Thursday, April 28, 2005

Make Blair Pay

Welcome campaign news:

In an about-face, Prime Minister Tony Blair on Thursday published the full text of the advice he received on the legitimacy of the Iraq war, as he tried to defuse a dispute that has derailed his re-election strategy just one week before British elections.

Parts of the 13-page document, written by Lord Goldsmith, Britain's attorney general, on March 7, 2003, were made public Wednesday by the BBC and Channel 4, prompting a new furor about whether Mr. Blair misled the nation by depicting the war as unequivocally lawful.

The full document showed that while Lord Goldsmith said in public on March 17, 2003, that the imminent invasion of Iraq was unambiguously legal, the private advice he gave to Mr. Blair 10 days earlier showed far greater concerns about the legal consequences of going to war.

..."But regime change cannot be the objective of military action," it concluded. "This should be borne in mind in considering the list of military targets and making public statements about any campaign."

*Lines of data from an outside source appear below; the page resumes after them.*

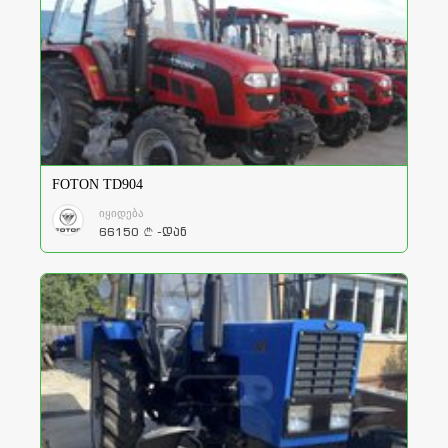
FOTON TD904
იყიდება
66150
-დან
a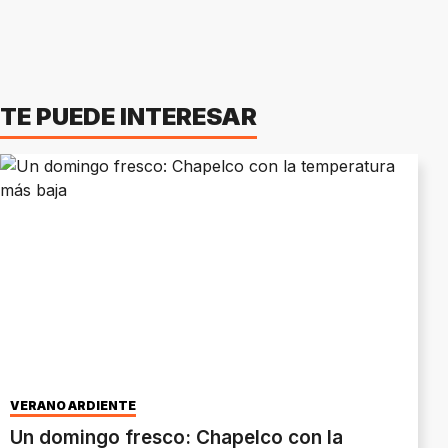
TE PUEDE INTERESAR
VERANO ARDIENTE
Un domingo fresco: Chapelco con la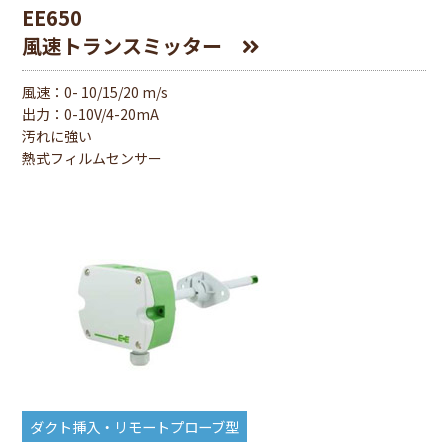
EE650
風速トランスミッター
風速：0- 10/15/20 m/s
出⼒：0-10V/4-20mA
汚れに強い
熱式フィルムセンサー
ダクト挿入・リモートプローブ型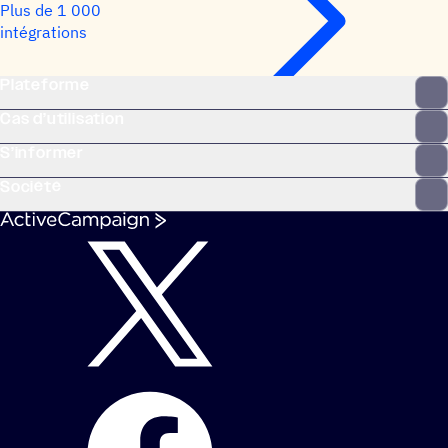
Plus de 1 000
intégrations
Plateforme
Cas d’utilisation
S’informer
Société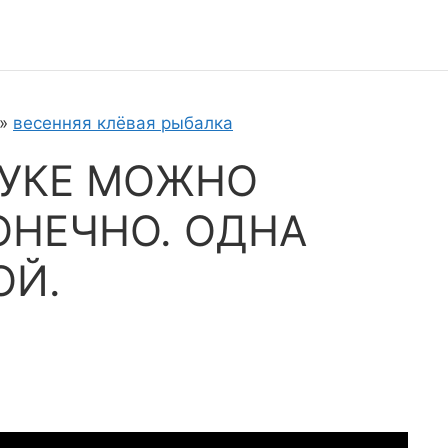
»
весенняя клёвая рыбалка
ЩУКЕ МОЖНО
ОНЕЧНО. ОДНА
ОЙ.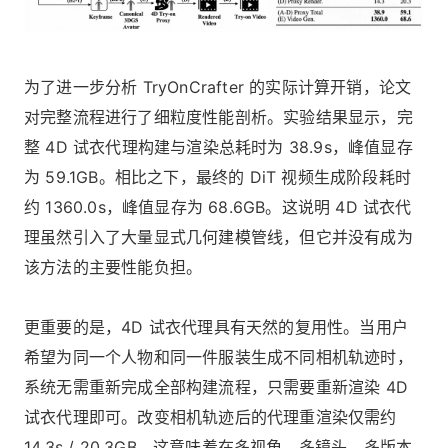
为了进一步分析 TryOnCrafter 的实际计算开销，论文
对完整流程进行了细粒度性能剖析。实验结果显示，完
整 4D 试衣代理构建与渲染总耗时为 38.9s，峰值显存
为 59.1GB。相比之下，最终的 DiT 视频生成阶段耗时
约 1360.0s，峰值显存为 68.6GB。这说明 4D 试衣代
理虽然引入了大量显式几何建模管线，但它并没有成为
该方法的主要性能负担。
更重要的是，4D 试衣代理具有天然的复用性。当用户
希望为同一个人物和同一件服装生成不同相机轨迹时，
系统无需重新完成全部构建流程，只需要重新渲染 4D
试衣代理即可。改变相机轨迹后的代理重渲染仅需约
14.3s / 20.3GB。这意味着在多视角、多镜头、多版本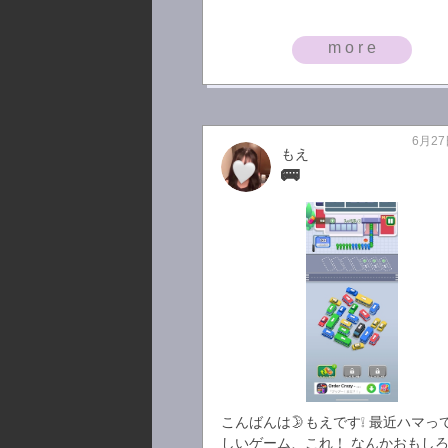
more
6月27
もえ
🚌
こんばんは🌛もえです❕ 最近ハマっ
しいゲーム、これ！ なんかおもし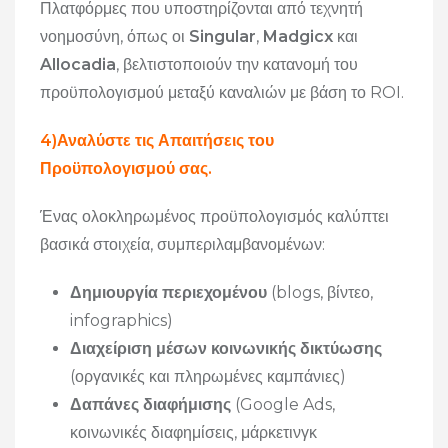
Πλατφόρμες που υποστηρίζονται από τεχνητή
νοημοσύνη, όπως οι
Singular
,
Madgicx
και
Allocadia
, βελτιστοποιούν την κατανομή του
προϋπολογισμού μεταξύ καναλιών με βάση το ROI.
4)Αναλύστε τις Απαιτήσεις του
Προϋπολογισμού σας.
Ένας ολοκληρωμένος προϋπολογισμός καλύπτει
βασικά στοιχεία, συμπεριλαμβανομένων:
Δημιουργία περιεχομένου
(blogs, βίντεο,
infographics)
Διαχείριση μέσων κοινωνικής δικτύωσης
(οργανικές και πληρωμένες καμπάνιες)
Δαπάνες διαφήμισης
(Google Ads,
κοινωνικές διαφημίσεις, μάρκετινγκ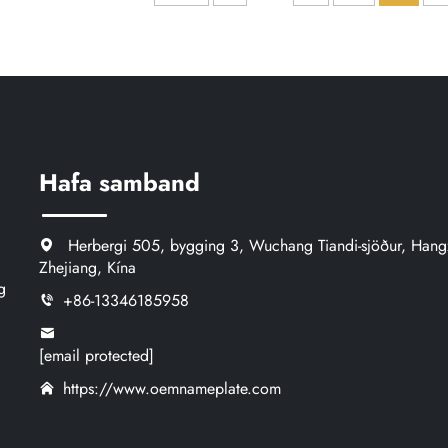
merki, nafnplötur úr epli
Hafa samband
Herbergi 505, bygging 3, Wuchang Tiandi-sjöður, Hang
Zhejiang, Kína
g
+86-13346185958
[email protected]
https://www.oemnameplate.com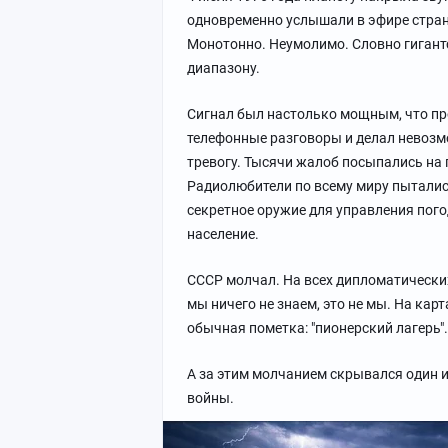
одновременно услышали в эфире странн
Монотонно. Неумолимо. Словно гигант
диапазону.
Сигнал был настолько мощным, что п
телефонные разговоры и делал невозм
тревогу. Тысячи жалоб посыпались на
Радиолюбители по всему миру пыталис
секретное оружие для управления пого
население.
СССР молчал. На всех дипломатических
мы ничего не знаем, это не мы. На ка
обычная пометка: "пионерский лагерь"
А за этим молчанием скрывался один 
войны.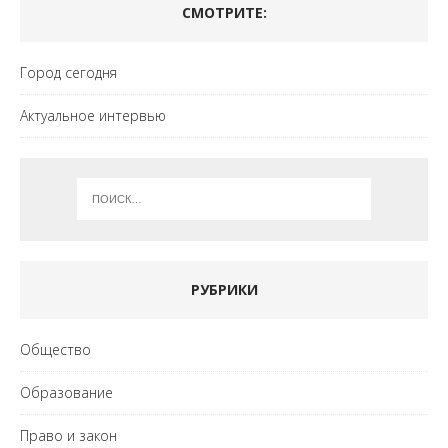
СМОТРИТЕ:
Город сегодня
Актуальное интервью
РУБРИКИ
Общество
Образование
Право и закон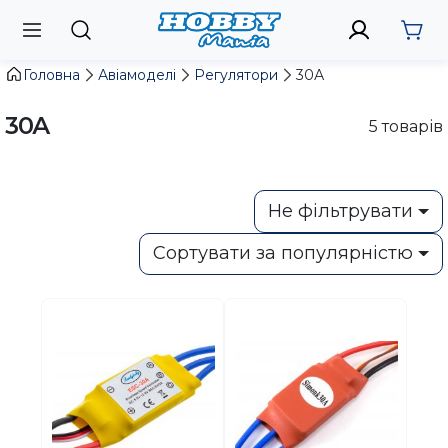
Головна
Авіамоделі
Регулятори
30А
30А
5
товарів
Не фільтрувати
Сортувати за популярністю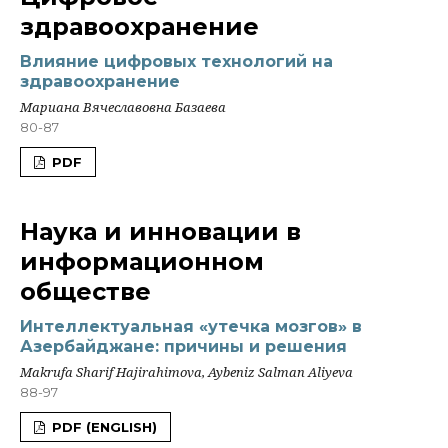
здравоохранение
Влияние цифровых технологий на
здравоохранение
Мариана Вячеславовна Базаева
80-87
PDF
Наука и инновации в
информационном
обществе
Интеллектуальная «утечка мозгов» в
Азербайджане: причины и решения
Makrufa Sharif Hajirahimova, Aybeniz Salman Aliyeva
88-97
PDF (ENGLISH)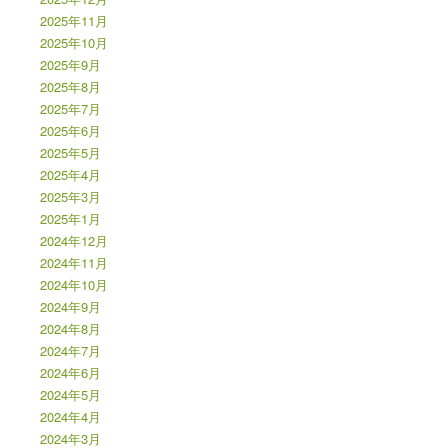
2025年11月
2025年10月
2025年9月
2025年8月
2025年7月
2025年6月
2025年5月
2025年4月
2025年3月
2025年1月
2024年12月
2024年11月
2024年10月
2024年9月
2024年8月
2024年7月
2024年6月
2024年5月
2024年4月
2024年3月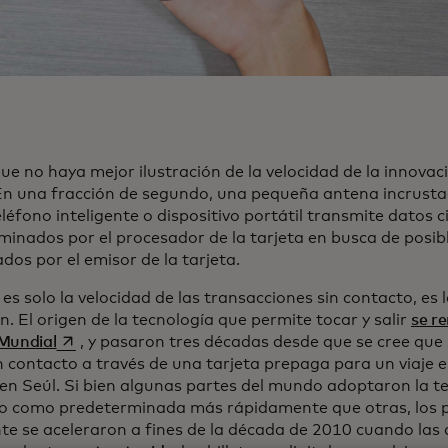
e no haya mejor ilustración de la velocidad de la innovac
En una fracción de segundo, una pequeña antena incrustad
léfono inteligente o dispositivo portátil transmite datos 
minados por el procesador de la tarjeta en busca de posib
dos por el emisor de la tarjeta.
es solo la velocidad de las transacciones sin contacto, es 
. El origen de la tecnología que permite tocar y salir
se r
se abre en una pestaña nueva
Mundial
, y pasaron tres décadas desde que se cree que s
n contacto a través de una tarjeta prepaga para un viaje e
en Seúl. Si bien algunas partes del mundo adoptaron la te
o como predeterminada más rápidamente que otras, los p
te se aceleraron a fines de la década de 2010 cuando las 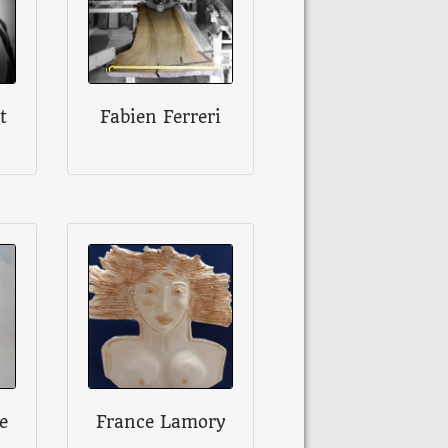
t
Fabien Ferreri
e
France Lamory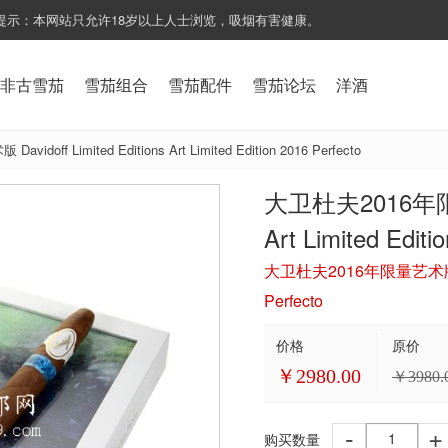
提示：本网站只允许18岁以上人士浏览，吸烟有害健康。
非古雪茄
雪茄组合
雪茄配件
雪茄论坛
洋酒
off Limited Editions Art Limited Edition 2016 Perfecto
大卫杜夫2016年限量艺术
Art Limited Editi
大卫杜夫2016年限量艺术版 Davido
Perfecto
价格
原价
￥
2980.00
￥
3980.
-
+
购买数量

Mr. Blair portrayed the war's objective as disarming Mr. Hussein of chemical and biological weapons, an argument that brought him severe criticism when no banned weapons were found in Iraq after the invasion.

...Michael Howard, the Conservative Party leader, said, "If you can't trust Mr. Blair on the decision to take the country to war - the most important decision a prime minister can take - how can you trust Mr. Blair on anything else ever again?"

And Charles Kennedy, the head of the Liberal Democrats - the only one of the three mainstream parties to oppose the invasion - declared, "This is not a damp squib for those who have lost loved ones in the service of the British armed forces or for the families of thousands of Iraqi innocents who have been killed."

...In the document, Lord Goldsmith wrote that since the cease-fire terms ending the first Iraqi war in 1991 had been set by the Security Council, Britain believed "it is for the Council to assess whether any such breach of those obligations has occurred."

Lord Goldsmith further wrote that the United States had "a rather different view: they maintain that the fact of whether Iraq is in breach is a matter of objective fact which may therefore by assessed by individual member states."

"I am not aware of any other state which supports this view," he added.